The massive SUVs from General Motors have gotten even bigger this generation, but it turns out that the extra size doesn’t mean worse dynamics. A new testing report says that the Chevrolet Tahoe, Suburban, Cadillac Escalade, and the rest of the family can now stop from highway speeds in a distance that makes compact sedans and even performance icons look abysmal in comparison.

Car and Driver said it’s tested 50 of GM’s large SUVs since the 1990s, including a 1999 Tahoe that took the horrible by today’s standards 248 feet to stop from 70 mph (75.5 m and 113 km/h). The generation just replaced didn’t fare much better in the braking department. They’ve already put six of the latest generation of the big SUVs through their performance testing regimen, though, and the results will have you stopping as short as these behemoths.

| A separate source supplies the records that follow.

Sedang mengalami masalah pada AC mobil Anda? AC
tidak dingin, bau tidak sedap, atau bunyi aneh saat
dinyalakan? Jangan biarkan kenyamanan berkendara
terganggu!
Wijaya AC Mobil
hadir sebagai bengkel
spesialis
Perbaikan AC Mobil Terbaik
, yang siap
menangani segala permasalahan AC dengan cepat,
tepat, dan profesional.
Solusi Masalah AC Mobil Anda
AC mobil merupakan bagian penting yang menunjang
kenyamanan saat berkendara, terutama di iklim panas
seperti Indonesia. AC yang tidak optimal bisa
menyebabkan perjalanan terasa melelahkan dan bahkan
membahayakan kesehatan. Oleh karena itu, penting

All six stopped from that same speed in 184 feet (56m) or less. The quickest-stopping, CD said, was actually a Chevrolet Suburban that managed the stop in just 166 feet. 50.6m.

That’s not just a significant improvement, that shortest distance is better than the magazine managed in a tiny Mazda 3. It’s only a few feet away from the 591 hp high-performance Audi RS6 Avant.

Tires would often be the largest contributor to this, for example if GM had switched to high-performance summer rubber, but even the Tahoe Z71 and its off-road tires stopped short. Their report says GM credits improvements to tires (GM generally has tires built to its standards and specs by suppliers), but also to the independent rear suspensions including the latest versions of the optional magnetic dampers. Maybe most helpful is the new eBoost brake by wire system that activates the brakes more quickly, reacting faster to your foot and cutting down the reaction time portion of the equation.

Also of note, the new brake system has a temperature estimation algorithm, and if it thinks you’ve overheated the rotors and pads with repeated hard stops it’ll give you a warning to let you know to cool the fun.